##### Data for processing

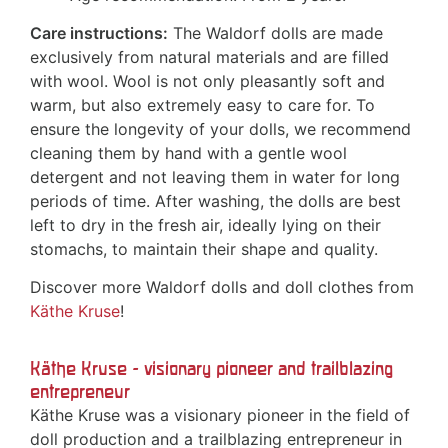
Care instructions:
The Waldorf dolls are made
exclusively from natural materials and are filled
with wool. Wool is not only pleasantly soft and
warm, but also extremely easy to care for. To
ensure the longevity of your dolls, we recommend
cleaning them by hand with a gentle wool
detergent and not leaving them in water for long
periods of time. After washing, the dolls are best
left to dry in the fresh air, ideally lying on their
stomachs, to maintain their shape and quality.
Discover more Waldorf dolls and doll clothes from
Käthe Kruse
!
Käthe Kruse - visionary pioneer and trailblazing
entrepreneur
Käthe Kruse was a visionary pioneer in the field of
doll production and a trailblazing entrepreneur in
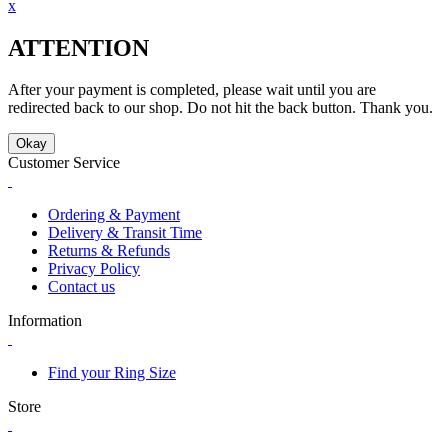
x
ATTENTION
After your payment is completed, please wait until you are
redirected back to our shop. Do not hit the back button. Thank you.
Okay
Customer Service
Ordering & Payment
Delivery & Transit Time
Returns & Refunds
Privacy Policy
Contact us
Information
Find your Ring Size
Store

##########

> **About this task**:
Write down, word for word, the lines above from the one containing "warm, but also extremely easy to care for. To" through the one containing "Käthe Kruse was", both ends included.

> **Answer for the task**:
warm, but also extremely easy to care for. To
ensure the longevity of your dolls, we recommend
cleaning them by hand with a gentle wool
detergent and not leaving them in water for long
periods of time. After washing, the dolls are best
left to dry in the fresh air, ideally lying on their
stomachs, to maintain their shape and quality.
Discover more Waldorf dolls and doll clothes from
Käthe Kruse
!
Käthe Kruse - visionary pioneer and trailblazing
entrepreneur
Käthe Kruse was a visionary pioneer in the field of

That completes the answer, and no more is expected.